Hurricane-Generated Depth-Averaged Currents and Sea Surface Elevation

Abstract

A theory of the depth-averaged currents and sea surface elevation generated by a moving hurricane in a stratified ocean with flat bottom is presented. Using a scale analysis of the depth-integrated momentum and continuity equations, it is found that the depth-averaged currents are nearly nondivergent and determined entirely by the wind stress curl. Earth's rotation and ocean stratification have negligible effects. The sea surface elevation is decomposed into four physically different parts caused by geostrophic adjustment to the depth-averaged currents, wind stress divergence, inverted barometer offset, and baroclinic effects. When a hurricane moves with a uniform speed, it generates quasi-stationary, alongtrack, elongated depth-averaged currents. The sea surface elevation remaining after the hurricane passage is a combination of a trough geostrophically adjusted with the depth-averaged currents and a sea surface elevation associated with baroclinic effects.

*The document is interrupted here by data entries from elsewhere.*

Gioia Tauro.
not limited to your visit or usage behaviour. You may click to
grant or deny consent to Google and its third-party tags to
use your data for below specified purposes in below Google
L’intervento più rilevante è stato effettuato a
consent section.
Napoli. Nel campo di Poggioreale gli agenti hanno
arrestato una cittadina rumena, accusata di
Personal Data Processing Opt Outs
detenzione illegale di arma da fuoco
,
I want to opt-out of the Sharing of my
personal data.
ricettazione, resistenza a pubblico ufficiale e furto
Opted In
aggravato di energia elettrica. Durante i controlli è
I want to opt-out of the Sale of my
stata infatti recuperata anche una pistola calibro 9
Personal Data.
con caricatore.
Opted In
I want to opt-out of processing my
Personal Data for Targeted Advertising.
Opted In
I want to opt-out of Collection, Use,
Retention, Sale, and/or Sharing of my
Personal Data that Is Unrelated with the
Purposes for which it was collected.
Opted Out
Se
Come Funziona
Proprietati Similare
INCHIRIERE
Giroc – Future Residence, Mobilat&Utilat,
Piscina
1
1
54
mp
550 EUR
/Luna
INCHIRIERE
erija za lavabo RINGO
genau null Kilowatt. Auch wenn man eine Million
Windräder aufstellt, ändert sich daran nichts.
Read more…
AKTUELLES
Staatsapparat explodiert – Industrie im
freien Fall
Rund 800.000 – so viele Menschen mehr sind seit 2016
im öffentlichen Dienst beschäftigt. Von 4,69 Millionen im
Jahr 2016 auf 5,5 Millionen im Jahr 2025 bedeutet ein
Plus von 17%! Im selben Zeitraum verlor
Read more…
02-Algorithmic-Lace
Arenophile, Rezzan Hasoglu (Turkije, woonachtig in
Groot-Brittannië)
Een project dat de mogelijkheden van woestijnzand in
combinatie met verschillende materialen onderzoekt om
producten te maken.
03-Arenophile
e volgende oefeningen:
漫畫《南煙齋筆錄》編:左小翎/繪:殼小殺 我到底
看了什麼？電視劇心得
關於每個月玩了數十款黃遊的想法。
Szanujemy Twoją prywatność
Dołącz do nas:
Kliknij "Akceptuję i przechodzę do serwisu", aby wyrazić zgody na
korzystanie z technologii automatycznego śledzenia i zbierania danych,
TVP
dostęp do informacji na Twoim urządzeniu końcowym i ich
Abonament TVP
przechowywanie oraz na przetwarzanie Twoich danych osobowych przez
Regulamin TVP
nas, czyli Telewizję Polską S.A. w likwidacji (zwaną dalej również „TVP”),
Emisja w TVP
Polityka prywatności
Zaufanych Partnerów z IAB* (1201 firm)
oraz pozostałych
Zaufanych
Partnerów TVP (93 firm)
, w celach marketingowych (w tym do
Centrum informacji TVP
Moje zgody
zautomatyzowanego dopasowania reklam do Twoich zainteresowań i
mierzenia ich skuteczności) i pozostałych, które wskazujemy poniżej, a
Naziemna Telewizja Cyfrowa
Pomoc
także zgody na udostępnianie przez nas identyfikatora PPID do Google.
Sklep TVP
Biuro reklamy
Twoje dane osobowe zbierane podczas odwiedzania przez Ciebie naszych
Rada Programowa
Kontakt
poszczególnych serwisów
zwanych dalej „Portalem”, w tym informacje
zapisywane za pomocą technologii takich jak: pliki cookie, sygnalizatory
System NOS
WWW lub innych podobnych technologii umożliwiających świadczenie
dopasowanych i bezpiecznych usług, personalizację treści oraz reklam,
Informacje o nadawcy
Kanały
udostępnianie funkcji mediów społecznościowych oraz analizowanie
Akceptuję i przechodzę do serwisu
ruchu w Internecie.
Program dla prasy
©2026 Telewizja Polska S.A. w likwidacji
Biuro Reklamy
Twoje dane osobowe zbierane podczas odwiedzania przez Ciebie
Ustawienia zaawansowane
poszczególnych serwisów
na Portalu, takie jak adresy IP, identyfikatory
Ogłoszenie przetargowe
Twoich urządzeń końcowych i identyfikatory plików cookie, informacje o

The barotropic response is analysed for different wind stress distribution. A universal nondimensional description of the depth-averaged flow is suggested, using scaling based on the maximum wind stress torque LTL and its radius L. This marks the primary difference with baroclinic responses where the radius of maximum winds, Rm, and maximum wind stress Tm are the determining scales. For all cases considered, the maximum depth-averaged current is proportional to LTL and the distance from the maximum to the storm track is proportional to L. The wind stress behavior at the hurricane's periphery is shown to be an important feature in .determining the sea surface response. Analytical solutions of approximated equations agree well with numerical simulations based on the full set of equations. It is demonstrated, using a two-layer model, that nonlinear coupling between the baroclinic and barotropic modes is rather weak, and therefore they may be calculated separately.